The main purpose of this project is to visualize Citi Bike usage trends in New York City. My analysis is focused on the effect of COVID-19 pandemic on Citi Bike usage from the perspective of user behaviors, customer type breakdown, and the change in popularities of bike stations.
A secondary objective is to practice using Tableau to generate meaningful "viz", create dashboards and tell a story. While I will only highlight the COVID analysis, there is a second part of the analysis on some general user demographics, bike usage and top stations to start a journey in the complete workbook.
To access the Tableau workbook, download this repo or click here to view/download it directly from my Tableau Public profile.
Data source: Citi Bike NYC System Data --> Trip History Data
Data from the time period of 2019 to April 2021 (roughly the time of the making of this project) was collected and cleaned with pandas. The rationale was to compare data from the year pre-pandemic, during pandemic, and semi-post-pandemic (debatable). Below are the dimensions to work with. P.S. The CSV files were not uploaded to this repo.
- Looking at the line chart on the top left, overall the monthly bike trips in 2020 are lower than 2019. Though not much lower except the drastic dip in April (around the start of COVID-19 outbreak in the U.S.), it does show that people were being more mindful about going outdoor for bike rides. However, the dramatic increase from April to the end of the summer shows early signs of the continued COVID case increase in the area (trips mostly took place in Jersey City).

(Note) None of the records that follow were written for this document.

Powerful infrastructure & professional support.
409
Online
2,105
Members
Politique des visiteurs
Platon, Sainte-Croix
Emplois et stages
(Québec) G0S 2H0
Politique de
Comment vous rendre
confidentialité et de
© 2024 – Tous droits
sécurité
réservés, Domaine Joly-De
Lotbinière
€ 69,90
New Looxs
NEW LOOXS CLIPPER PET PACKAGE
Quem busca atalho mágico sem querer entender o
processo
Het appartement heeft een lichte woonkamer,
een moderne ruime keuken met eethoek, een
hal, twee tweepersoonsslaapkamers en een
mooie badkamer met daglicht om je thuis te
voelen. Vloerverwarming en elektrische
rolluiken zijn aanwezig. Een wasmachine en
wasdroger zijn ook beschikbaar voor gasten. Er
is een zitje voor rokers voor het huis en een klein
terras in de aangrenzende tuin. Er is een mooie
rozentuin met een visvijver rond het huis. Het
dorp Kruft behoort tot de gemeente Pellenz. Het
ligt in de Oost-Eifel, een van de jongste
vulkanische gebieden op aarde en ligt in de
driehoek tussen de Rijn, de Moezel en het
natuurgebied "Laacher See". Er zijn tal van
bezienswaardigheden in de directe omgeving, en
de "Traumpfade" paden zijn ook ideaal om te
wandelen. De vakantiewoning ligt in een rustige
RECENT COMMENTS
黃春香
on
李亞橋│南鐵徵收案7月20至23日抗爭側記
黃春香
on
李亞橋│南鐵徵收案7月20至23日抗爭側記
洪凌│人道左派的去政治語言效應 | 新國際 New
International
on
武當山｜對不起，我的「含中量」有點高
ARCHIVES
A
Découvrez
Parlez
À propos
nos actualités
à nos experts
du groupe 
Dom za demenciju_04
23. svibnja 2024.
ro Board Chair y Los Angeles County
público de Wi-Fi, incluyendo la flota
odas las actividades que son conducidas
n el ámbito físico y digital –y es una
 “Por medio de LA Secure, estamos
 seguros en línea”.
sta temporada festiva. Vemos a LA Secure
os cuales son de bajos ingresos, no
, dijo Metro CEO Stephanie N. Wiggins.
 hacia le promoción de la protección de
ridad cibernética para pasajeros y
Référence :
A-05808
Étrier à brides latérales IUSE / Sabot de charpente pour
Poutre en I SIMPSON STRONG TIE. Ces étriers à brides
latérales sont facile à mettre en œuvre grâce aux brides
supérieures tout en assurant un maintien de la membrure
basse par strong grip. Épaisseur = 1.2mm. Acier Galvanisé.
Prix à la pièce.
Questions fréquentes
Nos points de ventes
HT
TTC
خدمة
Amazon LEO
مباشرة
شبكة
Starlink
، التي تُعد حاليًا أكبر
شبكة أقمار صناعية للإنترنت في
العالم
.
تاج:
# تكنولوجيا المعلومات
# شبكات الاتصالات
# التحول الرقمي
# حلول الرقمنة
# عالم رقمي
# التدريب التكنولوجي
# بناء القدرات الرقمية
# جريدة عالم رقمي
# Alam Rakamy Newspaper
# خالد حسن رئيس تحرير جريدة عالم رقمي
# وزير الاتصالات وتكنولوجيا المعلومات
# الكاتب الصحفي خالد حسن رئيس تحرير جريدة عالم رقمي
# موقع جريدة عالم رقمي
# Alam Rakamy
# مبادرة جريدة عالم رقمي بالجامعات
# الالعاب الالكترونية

- The line chart below was plotted in similar fashion but with average trip duration (minutes) as the metric. Conversely, the monthly average trip durations were significantly higher in 2020. Let's take a deeper look at the user type month over month break down (right) to help explain this trend.

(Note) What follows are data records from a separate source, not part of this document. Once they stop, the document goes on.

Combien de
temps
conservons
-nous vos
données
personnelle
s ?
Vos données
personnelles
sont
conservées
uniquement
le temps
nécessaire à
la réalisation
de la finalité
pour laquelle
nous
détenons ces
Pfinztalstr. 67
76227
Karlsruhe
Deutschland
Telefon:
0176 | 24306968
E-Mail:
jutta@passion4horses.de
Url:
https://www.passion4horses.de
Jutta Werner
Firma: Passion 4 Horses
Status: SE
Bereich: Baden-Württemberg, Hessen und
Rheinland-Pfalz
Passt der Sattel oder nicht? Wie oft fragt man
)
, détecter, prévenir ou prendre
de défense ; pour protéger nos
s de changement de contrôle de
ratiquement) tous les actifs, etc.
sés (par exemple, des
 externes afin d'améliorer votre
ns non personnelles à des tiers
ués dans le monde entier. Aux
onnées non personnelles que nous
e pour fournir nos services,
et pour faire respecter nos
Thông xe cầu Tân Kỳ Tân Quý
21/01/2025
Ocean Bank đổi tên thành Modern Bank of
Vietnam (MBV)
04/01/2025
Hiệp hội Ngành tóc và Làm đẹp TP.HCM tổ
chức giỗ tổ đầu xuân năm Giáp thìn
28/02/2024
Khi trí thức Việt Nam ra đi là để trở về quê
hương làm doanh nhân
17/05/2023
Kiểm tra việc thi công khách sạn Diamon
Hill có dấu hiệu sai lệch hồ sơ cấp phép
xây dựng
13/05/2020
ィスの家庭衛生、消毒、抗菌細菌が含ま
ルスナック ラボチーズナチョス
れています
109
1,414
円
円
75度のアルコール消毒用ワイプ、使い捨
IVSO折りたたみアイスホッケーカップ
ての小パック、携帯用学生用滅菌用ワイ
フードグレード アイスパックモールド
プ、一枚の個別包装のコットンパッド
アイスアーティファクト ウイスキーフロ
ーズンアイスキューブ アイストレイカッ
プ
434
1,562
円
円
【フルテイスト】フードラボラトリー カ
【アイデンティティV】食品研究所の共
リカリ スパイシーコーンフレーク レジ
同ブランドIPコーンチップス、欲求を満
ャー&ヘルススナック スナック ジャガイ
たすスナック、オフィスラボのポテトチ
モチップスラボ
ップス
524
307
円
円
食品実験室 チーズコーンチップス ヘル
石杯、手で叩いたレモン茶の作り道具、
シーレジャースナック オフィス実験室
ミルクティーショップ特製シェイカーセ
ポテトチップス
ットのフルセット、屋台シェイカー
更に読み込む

- Looking at the color coded table on the right, the user type shares stayed consistent throughout 2019 except a small uptick of the short-term customers ("Customer" = 24-hour pass or 3-day pass user; "Subscriber" = Annual Member). An observable trend is that heading into the start of COVID-19 pandemic (March/April 2020 timeframe), the percentage of "Customer" jumped significantly. Theory to explain this phenomena:
- The continued increase of the short-term customers over 2020 shows that more non-subscribers started to use Citi Bike. This new group of customers was possibly riding Citi Bikes as a mean to relax and get a fresh air having been "forced" to stay at home for longer than usual. On the other hand, the seemingly more typical "on-and-off-work" type of rides (by Subscribers) declined since the objective of those was likely mainly to get from point A to point B. Citi Bike probably did not collect data down to the details of occupations but I suspect the majority of the subscribers could be white collars, housewives and so on. As outdoor activities were limited, as companies transitioned to WFH, and as people started to use more services like online deliveries during this special time, it is certainly not surprising to see this trend. What's interesting is that heading into 2021 this trend seems to continue and even becomes more "sticky".

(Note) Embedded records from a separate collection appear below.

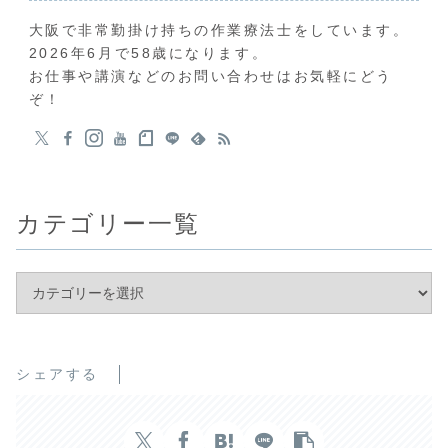
大阪で非常勤掛け持ちの作業療法士をしています。
2026年6月で58歳になります。
お仕事や講演などのお問い合わせはお気軽にどう
ぞ！
カテゴリー一覧
シェアする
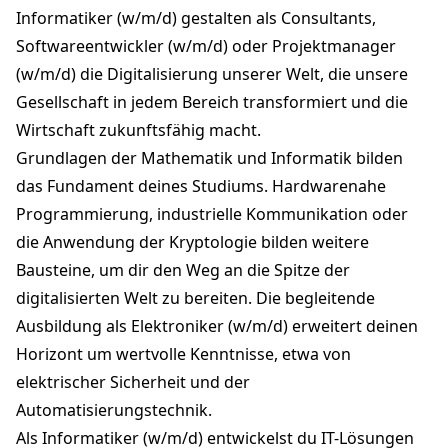
Informatiker (w/m/d) gestalten als Consultants,
Softwareentwickler (w/m/d) oder Projektmanager
(w/m/d) die Digitalisierung unserer Welt, die unsere
Gesellschaft in jedem Bereich transformiert und die
Wirtschaft zukunftsfähig macht.
Grundlagen der Mathematik und Informatik bilden
das Fundament deines Studiums. Hardwarenahe
Programmierung, industrielle Kommunikation oder
die Anwendung der Kryptologie bilden weitere
Bausteine, um dir den Weg an die Spitze der
digitalisierten Welt zu bereiten. Die begleitende
Ausbildung als Elektroniker (w/m/d) erweitert deinen
Horizont um wertvolle Kenntnisse, etwa von
elektrischer Sicherheit und der
Automatisierungstechnik.
Als Informatiker (w/m/d) entwickelst du IT-Lösungen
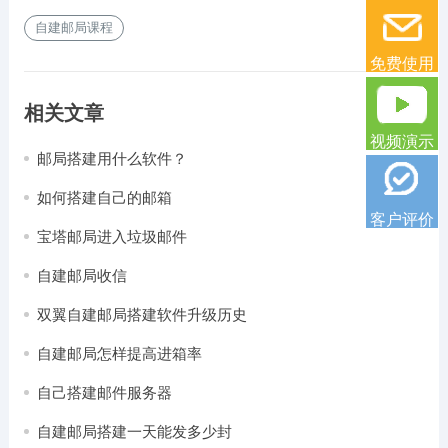
自建邮局课程
免费使用
相关文章
视频演示
邮局搭建用什么软件？
如何搭建自己的邮箱
客户评价
宝塔邮局进入垃圾邮件
自建邮局收信
双翼自建邮局搭建软件升级历史
自建邮局怎样提高进箱率
自己搭建邮件服务器
自建邮局搭建一天能发多少封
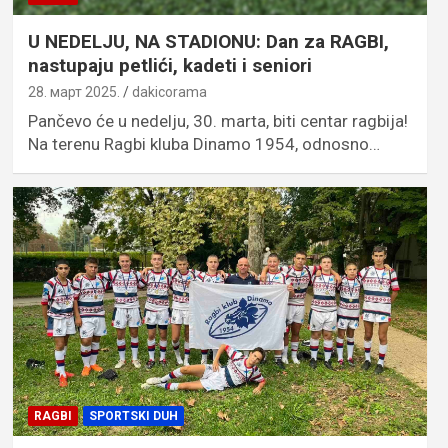
U NEDELJU, NA STADIONU: Dan za RAGBI,
nastupaju petlići, kadeti i seniori
28. март 2025.
dakicorama
Pančevo će u nedelju, 30. marta, biti centar ragbija!
Na terenu Ragbi kluba Dinamo 1954, odnosno…
RAGBI
SPORTSKI DUH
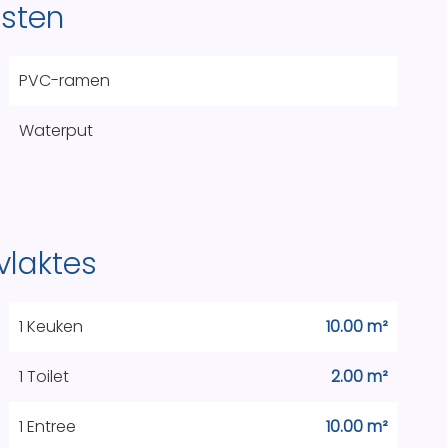
nsten
PVC-ramen
Waterput
vlaktes
1 Keuken
10.00 m²
1 Toilet
2.00 m²
1 Entree
10.00 m²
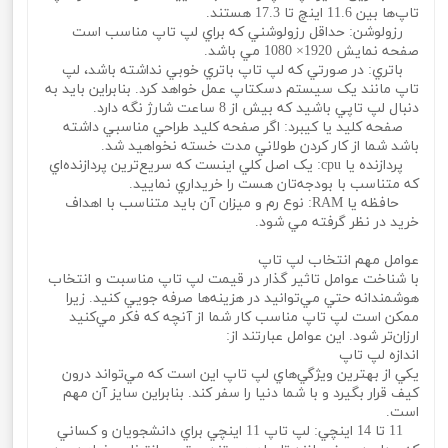
تاپ‌ها بين 11.6 اينچ تا 17.3 هستند.
رزولوشن: حداقل رزولوشني که براي لپ تاپ مناسب است
صفحه نمايش 1920× 1080 مي باشد.
باتري: در صورتي که لپ تاپ باتري خوبي نداشته باشد، لپ
تاپ مانند يک سيستم دسکتاپ عمل خواهد کرد. بنابراين بايد به
دنبال لپ تاپي باشيد که بيش از 8 ساعت شارژ نگه دارد.
صفحه کليد يا کيبرد: اگر صفحه کليد طراحي مناسبي داشته
باشد شما از کار کردن طولاني مدت خسته نخواهيد شد.
پردازنده يا cpu: يک اصل کلي اينست که سريع‌ترين پردازنده‌اي
که متناسب با بودجه‌تان هست را خريداري نماييد.
حافظه يا RAM: نوع رم و ميزان آن بايد متناسب با اهداف
خريد در نظر گرفته مي شود.
عوامل مهم انتخاب لپ تاپ
با شناخت عوامل تاثير گذار در قيمت لپ تاپ مناسبت و انتخاب
هوشمندانه حتي مي‌توانيد در هزينه‌ها صرفه جويي کنيد. زيرا
ممکن است لپ تاپ مناسب کار شما از آنچه که فکر مي‌کنيد
ارزان‌تر شود. اين عوامل عبارتند از:
اندازه لپ تاپ
يکي از بهترين ويژگي‌هاي لپ تاپ اين است که مي‌تواند درون
کيف قرار بگيرد و با شما دنيا را سفر کند. بنابراين سايز آن مهم
است.
11 تا 14 اينچي: لپ تاپ 11 اينچي براي دانشجويان و کساني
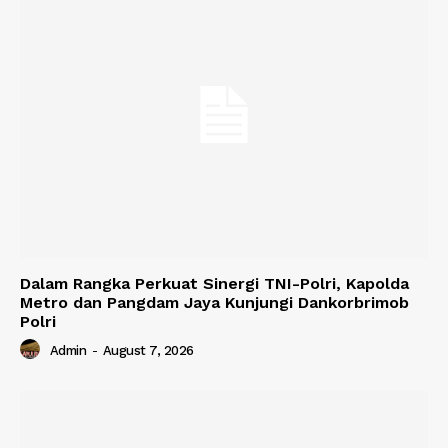
Dalam Rangka Perkuat Sinergi TNI-Polri, Kapolda
Metro dan Pangdam Jaya Kunjungi Dankorbrimob
Polri
Admin
-
August 7, 2026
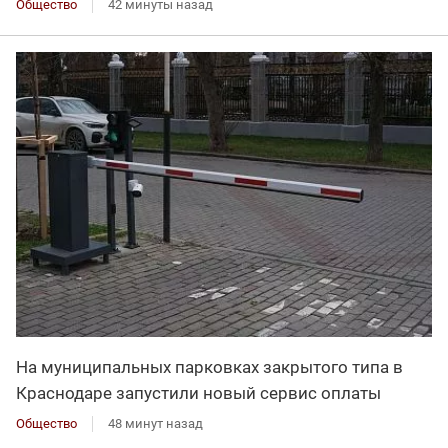
Общество
42 минуты назад
На муниципальных парковках закрытого типа в
Краснодаре запустили новый сервис оплаты
Общество
48 минут назад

- Finally, if we look at the year over year gender comparison, we can see that the vast majority of reported gender was Male in 2019 but "Unknown" in 2021.
- The shift to "Unknown" from 2019 to 2021 was largely impacted by an increasing short-term customers as shown earlier. If a user claims a bike with a 24-hour or 3-day pass, they might not have to report gender. As in the case of subscribers, they might have to or have the option to report gender when registering an account. This aligns with the overall trend we've been seeing so far -- a shifting user type which resulted in a changing user behavior amid the pandemic.
Additionally, if we look at how the trip count at each Start station changed from 2019 to 2020, we can see how COVID-19 affected where people chose to start their bike trips from and by how much. Blue dots indicate stations with more users starting their trips from in 2020 compared with 2019, vice versa, orange dots indicate stations with fewer.
A potential next step for continued analysis is to find out why some of the stations were able to gain additional trips in 2020 and why some lost a significant amount of users other than the obvious reason - COVID-19. Further research or even field visits to those stations could be valuable action items for the city officials or Citi Bike employees.